From the line with "STESSA MARCA" to the line with "Vi är alla en", output every line below exactly, both ends included. Skip the pictures.

*Material shown*.

.....

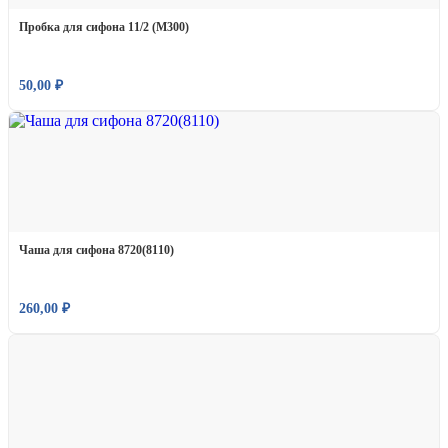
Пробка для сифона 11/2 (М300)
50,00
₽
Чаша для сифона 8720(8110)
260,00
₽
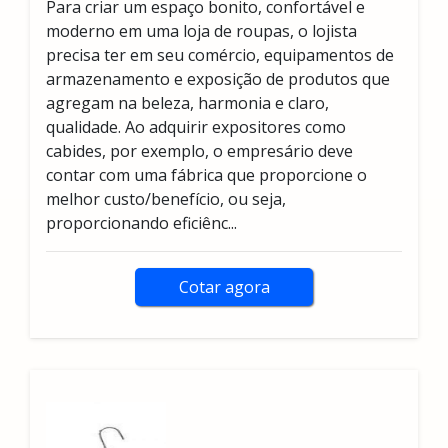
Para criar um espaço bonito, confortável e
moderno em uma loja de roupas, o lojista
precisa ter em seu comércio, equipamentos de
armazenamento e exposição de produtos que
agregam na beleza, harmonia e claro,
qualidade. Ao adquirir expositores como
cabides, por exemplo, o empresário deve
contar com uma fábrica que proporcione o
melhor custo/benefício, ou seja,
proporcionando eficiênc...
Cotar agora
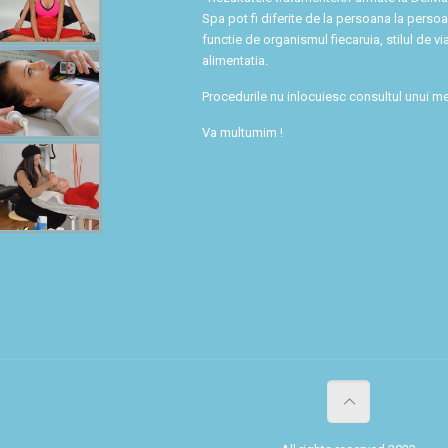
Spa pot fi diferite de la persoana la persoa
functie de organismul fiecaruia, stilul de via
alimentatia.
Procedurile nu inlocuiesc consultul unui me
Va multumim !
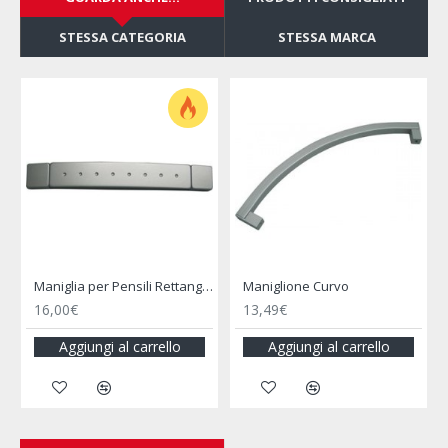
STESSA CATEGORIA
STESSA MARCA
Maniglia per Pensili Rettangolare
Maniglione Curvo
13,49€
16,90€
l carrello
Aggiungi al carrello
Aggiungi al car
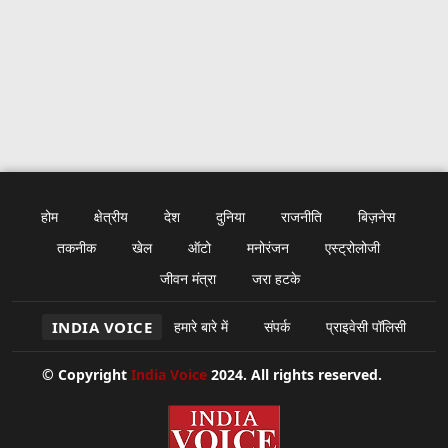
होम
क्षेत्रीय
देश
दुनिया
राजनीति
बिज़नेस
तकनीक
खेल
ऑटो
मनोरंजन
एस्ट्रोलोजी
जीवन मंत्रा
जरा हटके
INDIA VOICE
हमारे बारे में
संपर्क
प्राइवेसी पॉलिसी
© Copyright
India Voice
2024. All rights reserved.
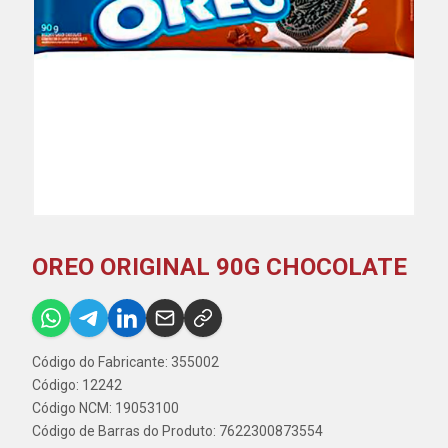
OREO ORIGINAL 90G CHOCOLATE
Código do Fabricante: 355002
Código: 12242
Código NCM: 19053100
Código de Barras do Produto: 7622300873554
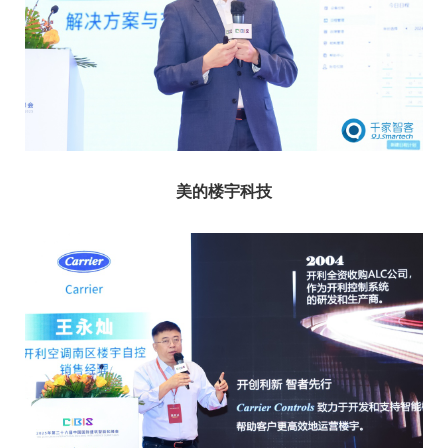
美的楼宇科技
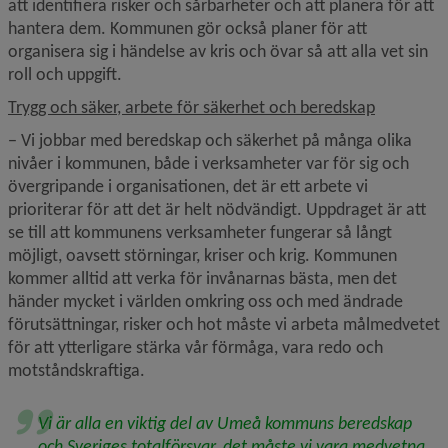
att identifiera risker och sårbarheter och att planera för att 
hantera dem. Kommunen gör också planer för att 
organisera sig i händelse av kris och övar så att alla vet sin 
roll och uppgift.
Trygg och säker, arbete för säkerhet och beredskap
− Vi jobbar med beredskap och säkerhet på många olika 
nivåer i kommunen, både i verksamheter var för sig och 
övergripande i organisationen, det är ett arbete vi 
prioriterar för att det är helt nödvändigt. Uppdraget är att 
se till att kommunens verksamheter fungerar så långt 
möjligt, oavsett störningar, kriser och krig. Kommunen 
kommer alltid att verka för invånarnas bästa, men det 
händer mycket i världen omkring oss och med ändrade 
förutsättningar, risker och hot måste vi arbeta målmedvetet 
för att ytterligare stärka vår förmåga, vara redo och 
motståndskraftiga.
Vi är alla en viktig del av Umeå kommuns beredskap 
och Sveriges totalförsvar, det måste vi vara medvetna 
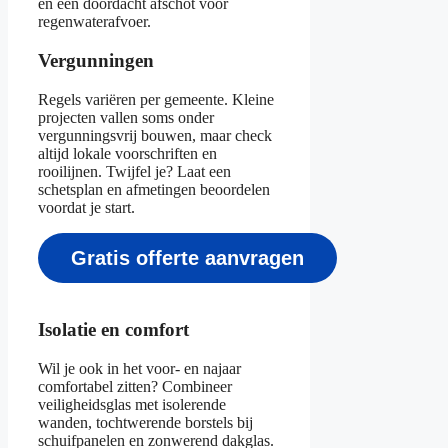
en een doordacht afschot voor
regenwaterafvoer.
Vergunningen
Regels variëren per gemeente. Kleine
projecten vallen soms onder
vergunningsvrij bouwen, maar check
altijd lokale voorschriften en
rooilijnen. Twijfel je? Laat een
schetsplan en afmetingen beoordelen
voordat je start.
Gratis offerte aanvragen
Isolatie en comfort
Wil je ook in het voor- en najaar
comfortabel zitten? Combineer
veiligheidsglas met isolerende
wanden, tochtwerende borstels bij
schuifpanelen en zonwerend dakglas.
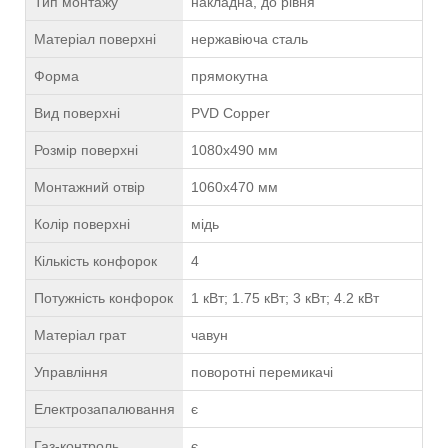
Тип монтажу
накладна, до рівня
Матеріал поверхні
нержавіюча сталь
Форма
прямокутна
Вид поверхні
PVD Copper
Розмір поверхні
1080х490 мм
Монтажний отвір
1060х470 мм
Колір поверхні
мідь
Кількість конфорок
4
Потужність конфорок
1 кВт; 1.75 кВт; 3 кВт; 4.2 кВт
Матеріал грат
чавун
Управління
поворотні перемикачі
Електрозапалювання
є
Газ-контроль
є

.....

*Your response*.
STESSA MARCA
Maniglia per Pensili Rettangolare
Maniglione Curvo
13,49€
16,90€
l carrello
Aggiungi al carrello
Aggiungi al car
होम
क्षेत्रीय
देश
दुनिया
राजनीति
बिज़नेस
तकनीक
खेल
ऑटो
मनोरंजन
एस्ट्रोलोजी
जीवन मंत्रा
जरा हटके
INDIA VOICE
हमारे बारे में
संपर्क
प्राइवेसी पॉलिसी
© Copyright
India Voice
2024. All rights reserved.
OREO ORIGINAL 90G CHOCOLATE
Código do Fabricante: 355002
Código: 12242
Código NCM: 19053100
Código de Barras do Produto: 7622300873554
美的楼宇科技
att identifiera risker och sårbarheter och att planera för att 
hantera dem. Kommunen gör också planer för att 
organisera sig i händelse av kris och övar så att alla vet sin 
roll och uppgift.
Trygg och säker, arbete för säkerhet och beredskap
− Vi jobbar med beredskap och säkerhet på många olika 
nivåer i kommunen, både i verksamheter var för sig och 
övergripande i organisationen, det är ett arbete vi 
prioriterar för att det är helt nödvändigt. Uppdraget är att 
se till att kommunens verksamheter fungerar så långt 
möjligt, oavsett störningar, kriser och krig. Kommunen 
kommer alltid att verka för invånarnas bästa, men det 
händer mycket i världen omkring oss och med ändrade 
förutsättningar, risker och hot måste vi arbeta målmedvetet 
för att ytterligare stärka vår förmåga, vara redo och 
motståndskraftiga.
Vi är alla en viktig del av Umeå kommuns beredskap 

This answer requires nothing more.